A FCC (Comissão Federal de Comunicações), entidade americana equivalente à Anatel, decidiu reverter as regras que protegiam a neutralidade de rede nos EUA. As operadoras no Brasil acompanharam de perto essa movimentação, e querem uma flexibilização por aqui também.

No entanto, seria bem difícil acabar com a neutralidade de rede no país. Demi Getschko, presidente do Núcleo de Informação e Coordenação do Ponto BR (NIC.br), diz em editorial no Estadão que “esse tema está muito mais consolidado no Brasil que os Estados Unidos”.

A neutralidade de rede está protegida pelo Marco Civil, espécie de constituição para a internet brasileira. Isso significa que, por lei, as operadoras não podem barrar determinados serviços — como torrents ou streaming de vídeo — e nem dar tratamento especial para seus próprios serviços.

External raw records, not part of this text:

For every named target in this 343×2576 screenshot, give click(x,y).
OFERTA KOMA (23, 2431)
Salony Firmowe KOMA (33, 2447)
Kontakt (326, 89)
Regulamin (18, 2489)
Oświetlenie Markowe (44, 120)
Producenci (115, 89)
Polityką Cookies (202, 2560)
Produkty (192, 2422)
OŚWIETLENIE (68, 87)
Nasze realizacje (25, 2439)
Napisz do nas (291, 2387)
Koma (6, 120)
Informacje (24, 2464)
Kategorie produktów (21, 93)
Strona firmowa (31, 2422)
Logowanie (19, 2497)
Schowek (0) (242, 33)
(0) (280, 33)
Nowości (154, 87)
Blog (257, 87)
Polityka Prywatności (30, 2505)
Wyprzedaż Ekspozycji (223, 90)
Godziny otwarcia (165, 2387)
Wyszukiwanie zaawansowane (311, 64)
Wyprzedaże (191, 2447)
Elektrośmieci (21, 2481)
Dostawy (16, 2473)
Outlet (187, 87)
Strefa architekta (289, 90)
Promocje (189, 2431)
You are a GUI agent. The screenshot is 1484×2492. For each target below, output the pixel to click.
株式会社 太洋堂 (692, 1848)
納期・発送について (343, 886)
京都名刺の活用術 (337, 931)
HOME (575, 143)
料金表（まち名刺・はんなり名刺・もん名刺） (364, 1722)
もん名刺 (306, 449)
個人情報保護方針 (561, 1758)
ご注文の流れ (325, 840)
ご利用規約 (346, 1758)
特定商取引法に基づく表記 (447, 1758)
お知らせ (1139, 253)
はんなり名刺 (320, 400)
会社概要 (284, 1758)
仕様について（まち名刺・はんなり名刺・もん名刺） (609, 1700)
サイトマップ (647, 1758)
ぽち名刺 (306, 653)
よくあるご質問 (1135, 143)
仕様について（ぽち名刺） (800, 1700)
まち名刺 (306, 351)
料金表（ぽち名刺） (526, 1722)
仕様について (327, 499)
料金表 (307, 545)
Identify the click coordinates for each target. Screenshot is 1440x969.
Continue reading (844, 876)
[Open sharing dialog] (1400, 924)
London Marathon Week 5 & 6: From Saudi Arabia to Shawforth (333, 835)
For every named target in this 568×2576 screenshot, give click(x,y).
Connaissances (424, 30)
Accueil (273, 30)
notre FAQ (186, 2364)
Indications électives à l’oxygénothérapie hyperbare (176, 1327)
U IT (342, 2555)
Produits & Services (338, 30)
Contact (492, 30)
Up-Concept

Isso impede cenários perigosos: uma operadora não pode barrar serviços VoIP para forçar você a fazer ligações via celular, por exemplo; e não pode reduzir a velocidade da Netflix para promover seus próprios serviços de streaming. “No Brasil, portanto, neutralidade não pode ser alterada por um regulamento, dado que consta em lei”, escreve Getschko.

Eduardo Levy, presidente do Sinditelebrasil, diz ao G1 que as operadoras querem flexibilizar a neutralidade de rede para a internet das coisas e o 5G — essa tecnologia será usada para aplicações críticas, como monitorar o trânsito e realizar cirurgias.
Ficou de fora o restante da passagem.